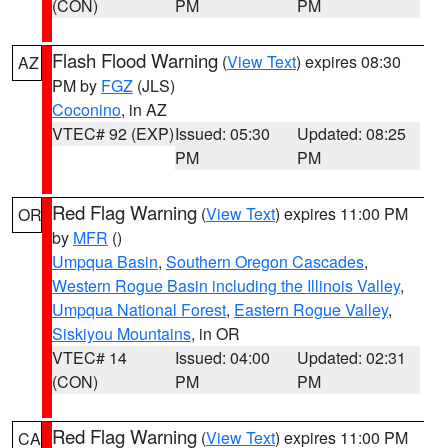
(CON)
PM
PM
Flash Flood Warning
(
View Text
) expires 08:30
AZ
PM by
FGZ
(JLS)
Coconino
, in AZ
VTEC# 92 (EXP)
Issued: 05:30
Updated: 08:25
PM
PM
Red Flag Warning
(
View Text
) expires 11:00 PM
OR
by
MFR
()
Umpqua Basin
,
Southern Oregon Cascades
,
Western Rogue Basin including the Illinois Valley
,
Umpqua National Forest
,
Eastern Rogue Valley
,
Siskiyou Mountains
, in OR
VTEC# 14
Issued: 04:00
Updated: 02:31
(CON)
PM
PM
Red Flag Warning
(
View Text
) expires 11:00 PM
CA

-------------------------

▶ **WHAT YOU WILL DO**: Your answer must be the full listing, word for word, minus any images.

▶ **EXERCISE RESPONSE**:
(CON)
PM
PM
Flash Flood Warning
(
View Text
) expires 08:30
AZ
PM by
FGZ
(JLS)
Coconino
, in AZ
VTEC# 92 (EXP)
Issued: 05:30
Updated: 08:25
PM
PM
Red Flag Warning
(
View Text
) expires 11:00 PM
OR
by
MFR
()
Umpqua Basin
,
Southern Oregon Cascades
,
Western Rogue Basin including the Illinois Valley
,
Umpqua National Forest
,
Eastern Rogue Valley
,
Siskiyou Mountains
, in OR
VTEC# 14
Issued: 04:00
Updated: 02:31
(CON)
PM
PM
Red Flag Warning
(
View Text
) expires 11:00 PM
CA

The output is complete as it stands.